The study of porous liquids is a relatively young field. It caught our attention through the groundbreaking work of Stuart James, Andy Cooper and Becky Greenaway, who have made use of covalent organic cages to define pores within bulky molecular solvents to yield numerous new Type II porous liquids. In the Nitschke group, much of our work focuses on developing metal-organic coordination cages. We started to wonder whether we could design new porous liquids based on coordination cages, and theorized that basing porous liquids on a different type of nanocapsule would facilitate new types of function. We also saw an opportunity to eliminate the need for a solvent, since our coordination cages can be built in modular fashion, allowing the external derivatization of the cage to be easily tuned. Multiple design iterations were necessary to yield a coordination cage that was actually liquid at room temperature, and we were extremely pleased when our hard work paid off with the present design.
Figure 1. Liquid coordination cage 2 was used to sequester different CFCs in its neat state at room temperature.

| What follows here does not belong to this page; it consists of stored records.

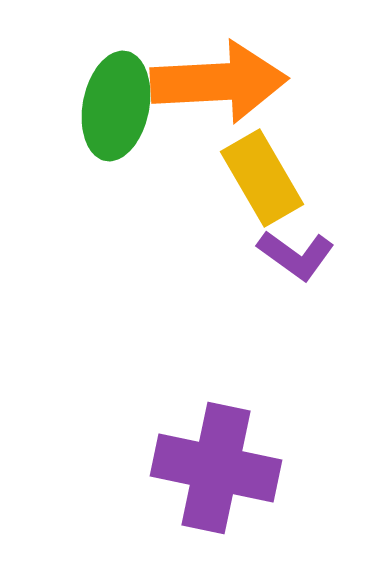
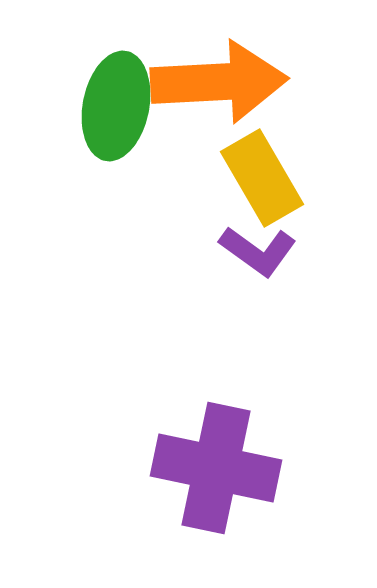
purple L-shape: moved 38 px left, 4 px up
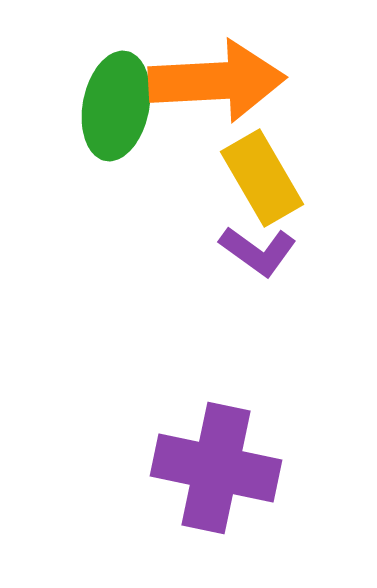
orange arrow: moved 2 px left, 1 px up
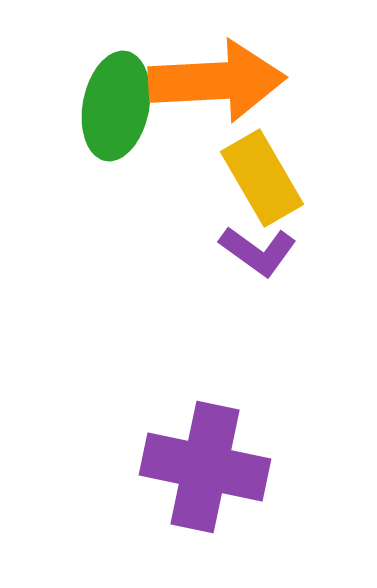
purple cross: moved 11 px left, 1 px up
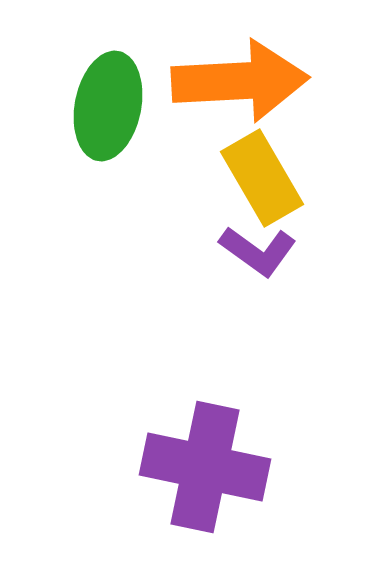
orange arrow: moved 23 px right
green ellipse: moved 8 px left
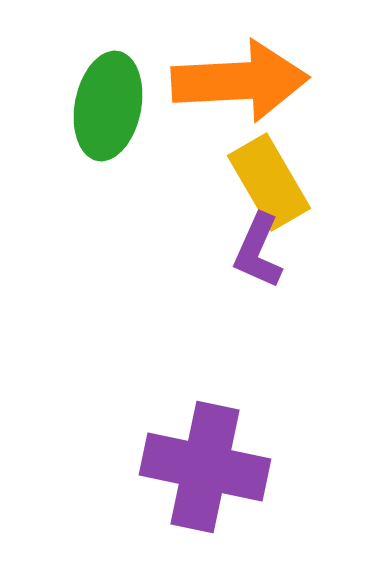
yellow rectangle: moved 7 px right, 4 px down
purple L-shape: rotated 78 degrees clockwise
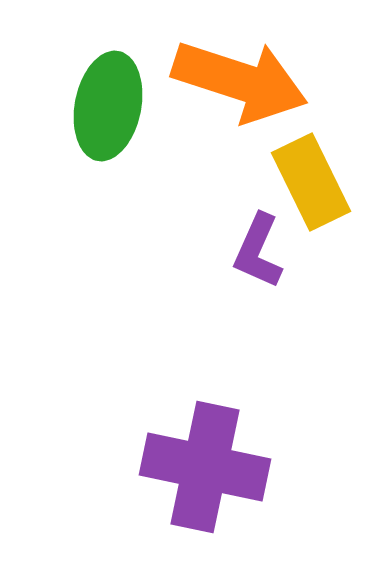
orange arrow: rotated 21 degrees clockwise
yellow rectangle: moved 42 px right; rotated 4 degrees clockwise
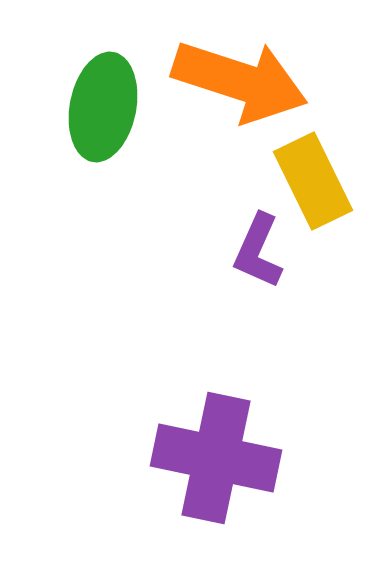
green ellipse: moved 5 px left, 1 px down
yellow rectangle: moved 2 px right, 1 px up
purple cross: moved 11 px right, 9 px up
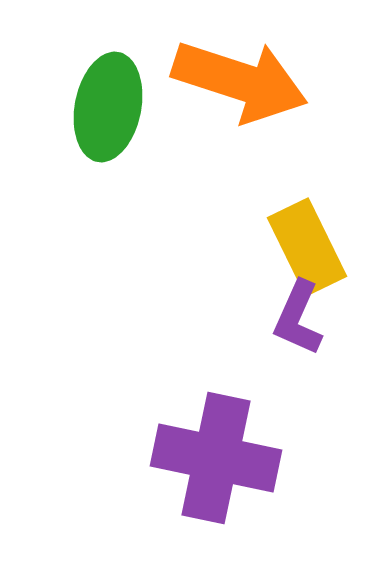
green ellipse: moved 5 px right
yellow rectangle: moved 6 px left, 66 px down
purple L-shape: moved 40 px right, 67 px down
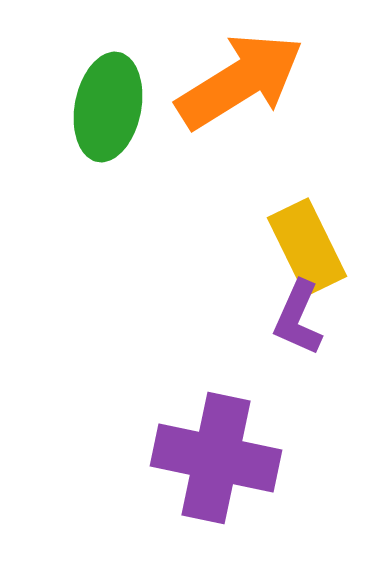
orange arrow: rotated 50 degrees counterclockwise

Porous liquids are often studied as bulk materials, using techniques like DSC/TGA, rheology and PALS. However, the coordination cages known to the Nitschke group are usually studied in solution using NMR techniques, yielding information at the molecular level. This prompted us to attempt to extend the use of this technique to the realm of porous liquids. However the high viscosity of our material presented several challenges to overcome, starting with the not-so-simple question of how to load our liquid cage into an NMR tube. After much deliberation, we found that scraping the viscous material into the opening of a 3 mm NMR tube and then spinning the sample in a centrifuge at 3000 RPM was the best technique for transferring the material into the bottom of a tube. We then pushed a 2 mm glass capillary containing D2O into the tube to increase the height of the sample and to provide a deuterated signal for locking (you can see the liquid cage flowing up the walls of the NMR tube in our video). The second challenge we faced was that the high viscosity of the sample meant that the spectra we collected were very broad, probably due to slow tumbling. However, we found that analyzing the samples with a probe temperature of 70 °C, allowed us to observe identifiable peaks consistent with the porous liquid as well as its host-guest complexes. While the obstacles we encountered during this process were very challenging, we were given the opportunity to flex our creative muscles and apply our problem-solving skills. We hope that our experiments will convince others to add NMR onto their list of analytical techniques for analyzing challenging materials!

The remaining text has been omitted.